Young Australian sailors have got off to a fine start at the International Cadet world championships on Italy’s Lake Garda, with Tasmanians Sam Abel and Hugo Allison leading the pointscore after the first three races overnight and five Australian crews in the top 10 of the 58 boat fleet.
Abel and Allison, from Sandy Bay Sailing Club in Hobart, won the opening race and followed this with a sixth and second place to be one point ahead of the British crew of Tom Collyer and Cara Bland who notched up a 6-3-1 score.
Racing got under way in good sailing conditions following a small earthquake during the night that woke up some competitors.
Australian, Britain and Ukrainian crews share the top 10 in the fleet with the opening day races producing three different winners and the top three placings shared between seven crews. Only six point separate the top six crews.
A second Sandy Bay Sailing Club crew, Angus Price and Archer Ibbott, also scored a race win. They are eighth overall with their first place sandwiched between a 12th and seventh.
Port Lincoln Yacht Club’s Marty Hood and Jack O’Donnell are sixth overall with a score of 3-8-4 with Sandy Bay’s William Cooper and Laura Cooper in ninth place overall with a 5-19-9 score.
In 10th place is the Sandringham Yacht Club crew of Julian Sasson and Mischa Suda with an 11-10-13 opening day result.
The other two Australian crews, Dominic Randall and Ella Purnell and Oliver Manton and Benjamin Garner, both from Royal Geelong Yacht Club, are 25th and 26th overall respectively.
– Peter Campbell
Here's coach Tony Bull's latest blog:
Well a good first day for Australia at these world championships. We have all our team in the top half of the fleet and five in the top ten and the overall leader in Sam Abel and Hugo Allison. Three races were sailed and we had two heat winners, the aforementioned won heat 1 and Angus Price and Archer Ibbots won heat 2.
It was a nice day's sailing with a typical Ora breeze. We were fortunate to be first launched and got in a good pre race session in the building breeze. The coach boats are only allowed in certain areas and it was with baited breath that we would wait at top mark. Very relieved to see the AUS feature in the top few each race.
The focus for the day was to remove expectation from the agenda, if we just concentrate on sailing well the results will come. So just think about sailing well, not the placings. Expectation creates apprehension, which creates nervousness. Just go and sail and enjoy the day.
Looking ahead, nothing really changes.

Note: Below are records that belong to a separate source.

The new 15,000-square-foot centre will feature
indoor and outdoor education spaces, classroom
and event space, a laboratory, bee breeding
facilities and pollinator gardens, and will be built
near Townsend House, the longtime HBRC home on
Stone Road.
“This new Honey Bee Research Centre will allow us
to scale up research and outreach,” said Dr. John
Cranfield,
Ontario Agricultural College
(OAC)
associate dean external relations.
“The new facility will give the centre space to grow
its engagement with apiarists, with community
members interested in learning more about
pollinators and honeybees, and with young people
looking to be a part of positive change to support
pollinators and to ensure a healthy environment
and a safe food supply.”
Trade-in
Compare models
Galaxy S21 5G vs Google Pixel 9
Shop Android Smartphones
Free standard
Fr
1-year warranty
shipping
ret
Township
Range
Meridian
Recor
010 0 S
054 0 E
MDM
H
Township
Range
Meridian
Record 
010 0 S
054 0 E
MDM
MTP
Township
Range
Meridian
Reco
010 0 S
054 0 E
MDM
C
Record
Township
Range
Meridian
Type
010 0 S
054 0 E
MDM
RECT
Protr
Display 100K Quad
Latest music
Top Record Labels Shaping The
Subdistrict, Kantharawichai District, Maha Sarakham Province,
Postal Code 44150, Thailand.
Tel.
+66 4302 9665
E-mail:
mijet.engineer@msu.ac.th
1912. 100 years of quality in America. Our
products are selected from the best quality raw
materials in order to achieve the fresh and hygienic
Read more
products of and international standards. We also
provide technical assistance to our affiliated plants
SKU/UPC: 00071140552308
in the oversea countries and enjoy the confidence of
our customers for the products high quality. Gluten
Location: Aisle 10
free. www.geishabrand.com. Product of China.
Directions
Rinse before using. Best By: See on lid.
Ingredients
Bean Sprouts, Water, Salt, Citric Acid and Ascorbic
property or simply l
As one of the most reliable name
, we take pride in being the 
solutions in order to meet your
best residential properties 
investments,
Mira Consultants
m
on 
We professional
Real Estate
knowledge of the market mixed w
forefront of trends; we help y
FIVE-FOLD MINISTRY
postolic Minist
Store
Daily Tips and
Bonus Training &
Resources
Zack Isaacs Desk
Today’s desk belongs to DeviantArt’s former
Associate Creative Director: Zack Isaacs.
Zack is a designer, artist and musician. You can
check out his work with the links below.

You are always one loose knot, errant decision, undone shackle or poor tack or gybe away from a bad race. So no time for complacency. Just do the things you always have done, the boat the crew and the gear are all the same.
Another pleasing aspect of yesterday's sailing was we had a couple of boats had horror days with capsizes, 720's and such. These boats are as good as any in the team, as has been shown in our lead-up sailing. After all the drama of the first day they are still mid twenties and will improve. They can serve as a reminder of the fine line we sail on to those doing well initially.
Looking forward to another day on the water.